Amazon RDS: Poison or Pill
October 29, 2009
As soon as read the AWS newsletter about Amazon RDS, I started looking for a Megaphone to start shouting at folks – keep away! Amazon RDS or Relational Database Service places Amazon into the mire of shared hosting and AW users into a position of false confidence. Harsh words considering, overall, I feel Amazon’s service offerings are best-in-class. AWS offerings have historically pushed the envelope with regard to practical usage-based computing, something which ancient providers such as Sun and IBM have attempted to accomplish for decades; in this case I define practical as both usable and cost effective for small and large tasks. Up until now such systems weren’t trivialized to x86 hardware and required special programming considerations, access to academic institutions and/or a large budget. By combining SLA-supported x86 virtualization alongside application services such as S3, SQS, and SimpleDB, AWS has provided a usage-based on-demand computing solution which is simpler than task-based computing and as secure and reliable as virtualized or shared hosting. With it’s on-demand nature AWS is a cost effective for everything from small tasks to those requiring a datacenter of processors.
So why is Amazon RDS so bad, so much that you shouldn’t use it?
Well, there’s not an easy answer, the better question is to ask yourself: Why do you think AWS will be better than your own MySQL deployment? There is no right answer because almost any answer will probably, one day, bite you in the ass. Hard. I mean data loss, and it won’t be Amazon’s fault.
RDBMS systems and applications which depend on them are built from the ground up to rely on persistence, integrity, and static data models (schema). In contrast AWS has been built for distribution, decentralization, and the “cloud”. For Amazon, this service is somewhat of a U-turn from their original direction and has also placed a stamp on their forehead which says “That MySQL Guy” which is not good — I have nothing against mysql, however, as a de facto entry-level (free open source) software, it has accrued a strong following of immature software. Such software has nothing to do with the basic purposes of AWS or MySQL but has everything to do with how Amazon’s support and engineering staff will be spending their time which is supporting users and software which aren’t built for the cloud.
I hope that RDS won’t be a situation of butterflies & hurricanes but here’s a quick list of why the relative cost of RDS is high both for Amazon (the company) and all of it’s AWS users:
- Cost for Amazon (operations, engineers, and products)
- MySQL, like most open source systems, has been historically buggy software with a trailing release+testing+production schedule which requires continuous testing between production releases for large deployments (such as RDS).

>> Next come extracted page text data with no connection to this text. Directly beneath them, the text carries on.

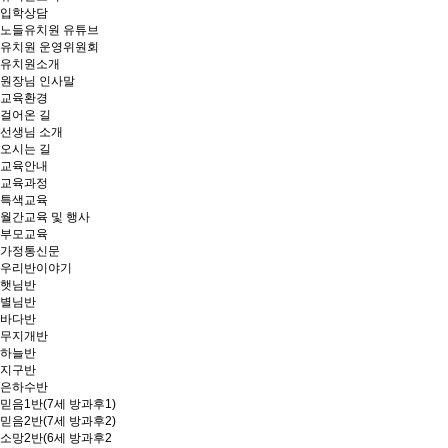
입학상담
노들유치원 유튜브
유치원 운영위원회
유치원소개
원장님 인사말
교육환경
걸어온 길
선생님 소개
오시는 길
교육안내
교육과정
특색교육
월간교육 및 행사
부모교육
가정통신문
우리반이야기
햇님반
별님반
바다반
무지개반
하늘반
지구반
은하수반
믿음1반(7세 방과후1)
믿음2반(7세 방과후2)
소망2반(6세 방과후2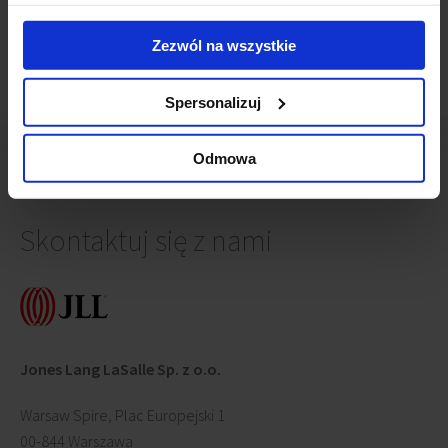
Axa zostaje w Warsaw Trade Tower
(18 czerwca 2012)
Zezwól na wszystkie
Spersonalizuj
Odmowa
Skontaktuj się z nami
Jones Lang LaSalle Sp. z o.o.
Warsaw Spire, Plac Europejski 1
00-844 Warszawa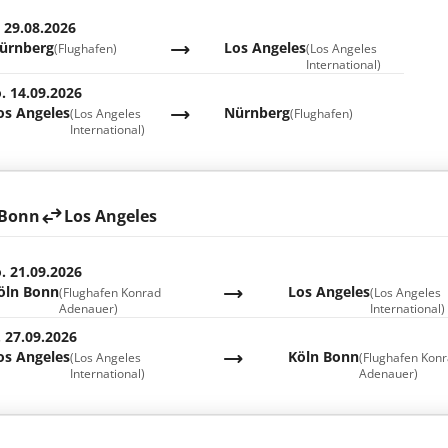
. 29.08.2026
ürnberg
Los Angeles
(Flughafen)
(Los Angeles
International)
. 14.09.2026
os Angeles
Nürnberg
(Los Angeles
(Flughafen)
International)
 Bonn
Los Angeles
. 21.09.2026
öln Bonn
Los Angeles
(Flughafen Konrad
(Los Angeles
Adenauer)
International)
. 27.09.2026
os Angeles
Köln Bonn
(Los Angeles
(Flughafen Kon
International)
Adenauer)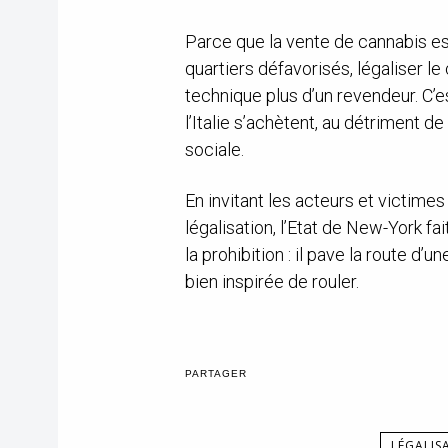
Parce que la vente de cannabis e
quartiers défavorisés, légaliser l
technique plus d’un revendeur. C’e
l’Italie s’achètent, au détriment de
sociale.
En invitant les acteurs et victimes 
légalisation, l’Etat de New-York f
la prohibition : il pave la route d’u
bien inspirée de rouler.
PARTAGER
LÉGALIS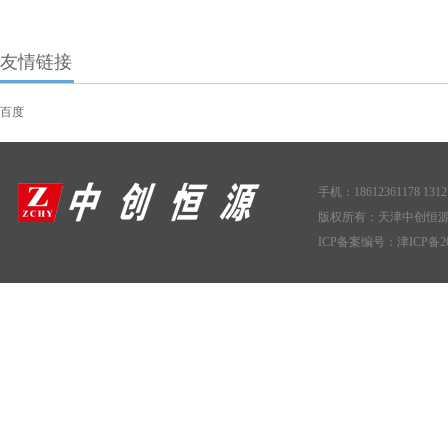
友情链接
百度
手机：18612361178 1312
版权所有：天津中创恒
ICP备案编号：
津ICP备20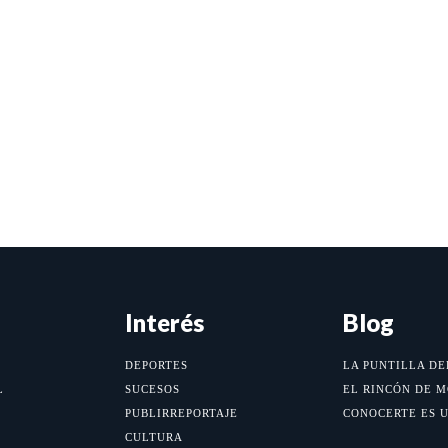
Interés
Blog
DEPORTES
LA PUNTILLA DE
L
SUCESOS
EL RINCÓN DE 
PUBLIRREPORTAJE
CONOCERTE ES 
CULTURA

- MySQL has a large set of features which vary across releases and which share equal presence in production; in other words, Amazon will need to cater to providing production support for multiple versions, not just the latest stable version.
- Amazon has no control over features and capabilities of MySQL and is thus limited to what MySQL provides; while MySQL provides many “good things”, Amazon will still be obligated to maintain through the bad. This is a shared disadvantage of AWS Map Reduce via Hadoop however, those are mostly mitigated because Map Reduce is such a low-level distributed system.
- MySQL is very flexible and itself scales very well however it doesn’t do so by itself and requires a significant effort to be properly configured for the data being managed. All the folks who don’t know this will default into thinking Amazon will do this for them and will be disappointed when it doesn’t “just work”. Whether they ditch RDS or bug Amazon’s support, either way, it’s not a positive situation.
- Cost for AWS (primarily EC2) users
- Potential degradation of service and support for EC2 instances
- With RDS available Amazon can defer issues with regard to running MySQL on EC2 instances to a recommendation for RDS — this will be a terrible waste of time for both parties.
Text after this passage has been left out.